4) Buy a mandolin, a large glass bowl, tin foil, lemons, ginger and garlic
To those who own and ACTUALLY USE cook books, or watch ‘Dinner Date’ and ‘Come Dine With Me’ for reasons other than to dissect the social interaction, these kitchen additions will seem obvious. But to a person who has viewed cooking as an exercise in calorie reduction for the last few years, they’ve been like a great awakening.
a) The mandolin is simple. Preparing vegetables takes about a tenth of the time with a mandolin. Carrots are no longer chunks, but delicate rings, onions don’t result in tears, and take about 20 seconds.
b) The glass bowl turns slightly dehydrated looking microwaved veg into yummy, soft morsels – with the help of a lid, a squeeze of lemon juice and some herbs.

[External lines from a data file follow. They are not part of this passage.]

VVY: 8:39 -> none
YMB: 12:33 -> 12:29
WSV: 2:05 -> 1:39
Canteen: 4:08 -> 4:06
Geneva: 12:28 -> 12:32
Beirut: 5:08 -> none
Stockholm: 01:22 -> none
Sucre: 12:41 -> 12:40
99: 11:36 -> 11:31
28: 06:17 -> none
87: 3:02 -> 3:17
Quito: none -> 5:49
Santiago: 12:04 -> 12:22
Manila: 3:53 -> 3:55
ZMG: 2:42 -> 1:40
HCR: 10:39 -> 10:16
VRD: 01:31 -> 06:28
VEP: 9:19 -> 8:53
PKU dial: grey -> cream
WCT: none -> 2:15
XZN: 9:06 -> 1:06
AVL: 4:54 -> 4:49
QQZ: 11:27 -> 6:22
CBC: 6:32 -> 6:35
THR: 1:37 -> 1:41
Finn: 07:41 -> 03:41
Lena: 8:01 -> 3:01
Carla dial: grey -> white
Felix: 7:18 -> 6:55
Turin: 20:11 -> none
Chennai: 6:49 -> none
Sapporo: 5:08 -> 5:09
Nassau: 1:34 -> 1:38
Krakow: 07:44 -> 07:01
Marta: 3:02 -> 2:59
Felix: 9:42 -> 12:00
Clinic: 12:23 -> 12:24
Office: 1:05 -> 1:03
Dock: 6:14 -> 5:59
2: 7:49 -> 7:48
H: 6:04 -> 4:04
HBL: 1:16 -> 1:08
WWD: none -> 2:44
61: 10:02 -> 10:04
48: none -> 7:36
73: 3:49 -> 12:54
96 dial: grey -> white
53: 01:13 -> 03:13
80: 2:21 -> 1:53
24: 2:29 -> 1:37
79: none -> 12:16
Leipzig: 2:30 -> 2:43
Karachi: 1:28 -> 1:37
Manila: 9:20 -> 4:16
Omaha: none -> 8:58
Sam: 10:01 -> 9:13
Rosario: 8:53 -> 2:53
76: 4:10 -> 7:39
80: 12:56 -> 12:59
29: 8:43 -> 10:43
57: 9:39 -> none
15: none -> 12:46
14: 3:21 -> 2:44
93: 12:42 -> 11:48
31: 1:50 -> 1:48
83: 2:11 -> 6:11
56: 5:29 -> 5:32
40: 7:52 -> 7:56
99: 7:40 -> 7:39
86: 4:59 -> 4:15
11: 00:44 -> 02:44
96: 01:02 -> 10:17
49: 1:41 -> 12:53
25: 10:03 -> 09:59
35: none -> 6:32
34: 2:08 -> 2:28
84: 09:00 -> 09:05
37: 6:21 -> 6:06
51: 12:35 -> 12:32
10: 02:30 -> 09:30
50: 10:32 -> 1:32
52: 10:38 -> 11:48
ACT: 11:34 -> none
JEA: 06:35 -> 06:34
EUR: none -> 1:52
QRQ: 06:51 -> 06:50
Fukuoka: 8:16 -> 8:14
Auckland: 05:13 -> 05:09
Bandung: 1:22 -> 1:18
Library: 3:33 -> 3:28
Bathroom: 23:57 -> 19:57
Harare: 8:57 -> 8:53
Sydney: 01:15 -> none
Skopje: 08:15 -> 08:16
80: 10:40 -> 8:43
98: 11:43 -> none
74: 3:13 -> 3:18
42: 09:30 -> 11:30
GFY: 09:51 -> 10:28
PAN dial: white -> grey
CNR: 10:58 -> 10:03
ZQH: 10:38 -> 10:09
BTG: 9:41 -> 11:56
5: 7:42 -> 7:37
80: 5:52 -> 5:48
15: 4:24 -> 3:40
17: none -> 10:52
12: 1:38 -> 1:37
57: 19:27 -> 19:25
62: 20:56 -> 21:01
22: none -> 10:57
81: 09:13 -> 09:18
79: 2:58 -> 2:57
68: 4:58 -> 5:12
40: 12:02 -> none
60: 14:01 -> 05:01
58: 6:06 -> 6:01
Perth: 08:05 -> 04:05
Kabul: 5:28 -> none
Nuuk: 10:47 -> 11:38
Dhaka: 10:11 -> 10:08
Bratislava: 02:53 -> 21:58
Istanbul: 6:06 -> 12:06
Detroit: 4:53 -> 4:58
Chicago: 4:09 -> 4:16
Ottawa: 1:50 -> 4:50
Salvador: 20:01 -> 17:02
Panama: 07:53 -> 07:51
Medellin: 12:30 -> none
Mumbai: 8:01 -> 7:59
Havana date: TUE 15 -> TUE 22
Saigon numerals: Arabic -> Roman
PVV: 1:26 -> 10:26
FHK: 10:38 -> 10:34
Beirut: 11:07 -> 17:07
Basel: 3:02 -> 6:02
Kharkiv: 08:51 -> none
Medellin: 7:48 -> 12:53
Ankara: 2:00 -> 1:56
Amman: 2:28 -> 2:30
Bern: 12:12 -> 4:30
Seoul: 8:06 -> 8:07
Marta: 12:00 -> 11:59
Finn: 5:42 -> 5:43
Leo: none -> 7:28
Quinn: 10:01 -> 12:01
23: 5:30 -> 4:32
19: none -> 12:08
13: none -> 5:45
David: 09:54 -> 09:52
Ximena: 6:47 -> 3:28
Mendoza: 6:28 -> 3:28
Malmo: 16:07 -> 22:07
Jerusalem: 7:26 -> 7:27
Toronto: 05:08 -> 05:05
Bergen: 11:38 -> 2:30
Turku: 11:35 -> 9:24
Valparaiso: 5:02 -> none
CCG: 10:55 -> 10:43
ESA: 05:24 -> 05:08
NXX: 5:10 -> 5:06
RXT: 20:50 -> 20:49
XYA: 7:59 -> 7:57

c) Tin foil, wrapped around meat and fish before placing into the oven, with some herbs thrown in, turns a plate of food into an experience – and takes around 2 minutes.
5) No snacking. Unless actually hungry.
Of course I still snack sometimes, but not on the level I used to. I’d nearly always have a cereal bar/protein bar/other by 11am before, and now I rarely eat between breakfast and lunch, and lunch and dinner. Personally, this was as much a mental habit as a physical need that I needed to break – and just being in an environment where I couldn’t wonder into a shop and buy something snacky meant I kicked it, and genuinely I don’t feel the need to nibble anymore.
6) Enjoy food.
Experiment, try new things, get out the rut of eating the same meals week in, week out – conscious eating means you don’t overdo it. And eat the things you like. Chocolate, cheese and wine are not evil.